Collected data:

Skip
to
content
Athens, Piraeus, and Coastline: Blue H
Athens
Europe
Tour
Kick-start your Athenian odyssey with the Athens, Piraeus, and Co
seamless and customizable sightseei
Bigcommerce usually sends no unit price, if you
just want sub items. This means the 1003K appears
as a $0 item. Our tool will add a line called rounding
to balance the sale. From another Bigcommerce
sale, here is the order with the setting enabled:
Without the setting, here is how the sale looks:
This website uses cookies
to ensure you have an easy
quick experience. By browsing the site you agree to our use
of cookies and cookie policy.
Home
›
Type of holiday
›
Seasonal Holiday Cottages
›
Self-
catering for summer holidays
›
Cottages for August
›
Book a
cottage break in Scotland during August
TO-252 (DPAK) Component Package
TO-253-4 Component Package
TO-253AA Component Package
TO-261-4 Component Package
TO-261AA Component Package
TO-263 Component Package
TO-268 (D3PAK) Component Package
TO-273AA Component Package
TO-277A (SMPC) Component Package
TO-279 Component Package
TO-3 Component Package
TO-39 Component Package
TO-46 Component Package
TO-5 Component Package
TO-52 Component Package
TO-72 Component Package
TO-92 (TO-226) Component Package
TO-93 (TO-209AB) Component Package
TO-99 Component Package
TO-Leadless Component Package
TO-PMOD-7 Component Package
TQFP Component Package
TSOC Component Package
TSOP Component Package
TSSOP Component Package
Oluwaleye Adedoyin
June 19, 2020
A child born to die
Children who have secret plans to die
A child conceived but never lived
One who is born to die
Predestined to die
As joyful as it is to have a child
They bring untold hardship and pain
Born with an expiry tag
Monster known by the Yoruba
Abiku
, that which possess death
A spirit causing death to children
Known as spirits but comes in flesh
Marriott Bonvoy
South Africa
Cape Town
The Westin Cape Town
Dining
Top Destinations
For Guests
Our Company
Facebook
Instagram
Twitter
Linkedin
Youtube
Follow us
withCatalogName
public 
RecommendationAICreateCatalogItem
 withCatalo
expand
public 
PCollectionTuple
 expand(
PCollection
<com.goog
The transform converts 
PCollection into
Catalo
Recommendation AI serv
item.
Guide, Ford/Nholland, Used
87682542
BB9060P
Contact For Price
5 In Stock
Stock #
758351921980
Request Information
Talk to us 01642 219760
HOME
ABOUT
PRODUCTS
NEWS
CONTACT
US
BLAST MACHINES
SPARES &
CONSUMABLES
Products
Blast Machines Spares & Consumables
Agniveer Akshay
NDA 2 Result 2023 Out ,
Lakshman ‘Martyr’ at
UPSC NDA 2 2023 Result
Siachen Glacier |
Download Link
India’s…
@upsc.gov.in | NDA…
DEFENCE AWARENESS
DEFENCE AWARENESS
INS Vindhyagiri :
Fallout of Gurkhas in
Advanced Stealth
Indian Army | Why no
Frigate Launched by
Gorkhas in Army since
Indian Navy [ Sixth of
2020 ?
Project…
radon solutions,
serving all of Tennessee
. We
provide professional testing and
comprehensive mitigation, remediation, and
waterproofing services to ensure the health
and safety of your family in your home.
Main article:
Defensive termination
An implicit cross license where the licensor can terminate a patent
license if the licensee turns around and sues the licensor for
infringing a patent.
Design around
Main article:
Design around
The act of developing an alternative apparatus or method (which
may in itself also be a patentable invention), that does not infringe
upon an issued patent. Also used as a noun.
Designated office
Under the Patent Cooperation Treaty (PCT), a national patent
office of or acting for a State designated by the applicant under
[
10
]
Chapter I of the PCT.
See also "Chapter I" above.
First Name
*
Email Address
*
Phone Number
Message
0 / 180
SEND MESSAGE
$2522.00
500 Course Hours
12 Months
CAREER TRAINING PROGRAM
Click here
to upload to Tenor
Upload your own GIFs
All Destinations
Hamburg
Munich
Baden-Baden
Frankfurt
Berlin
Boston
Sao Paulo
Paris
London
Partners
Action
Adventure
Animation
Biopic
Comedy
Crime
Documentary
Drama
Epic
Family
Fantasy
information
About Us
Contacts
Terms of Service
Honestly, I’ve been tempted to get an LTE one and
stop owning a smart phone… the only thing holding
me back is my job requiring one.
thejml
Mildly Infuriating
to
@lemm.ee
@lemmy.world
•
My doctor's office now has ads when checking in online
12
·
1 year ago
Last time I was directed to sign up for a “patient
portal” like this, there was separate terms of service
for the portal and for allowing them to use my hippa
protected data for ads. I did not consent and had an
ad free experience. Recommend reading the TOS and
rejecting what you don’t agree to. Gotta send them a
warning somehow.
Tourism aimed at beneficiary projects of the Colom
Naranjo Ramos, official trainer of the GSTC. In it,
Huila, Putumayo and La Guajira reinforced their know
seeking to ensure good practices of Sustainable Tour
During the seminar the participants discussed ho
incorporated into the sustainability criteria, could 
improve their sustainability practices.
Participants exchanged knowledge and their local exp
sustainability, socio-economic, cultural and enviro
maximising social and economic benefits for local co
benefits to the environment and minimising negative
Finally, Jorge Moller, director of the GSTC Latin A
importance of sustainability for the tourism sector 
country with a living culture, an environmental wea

** Exercise description **
Scan the lines above for the word "sustainability" and copy every one where it occurs.

** Result of the exercise **
incorporated into the sustainability criteria, could 
improve their sustainability practices.
sustainability, socio-economic, cultural and enviro
importance of sustainability for the tourism sector 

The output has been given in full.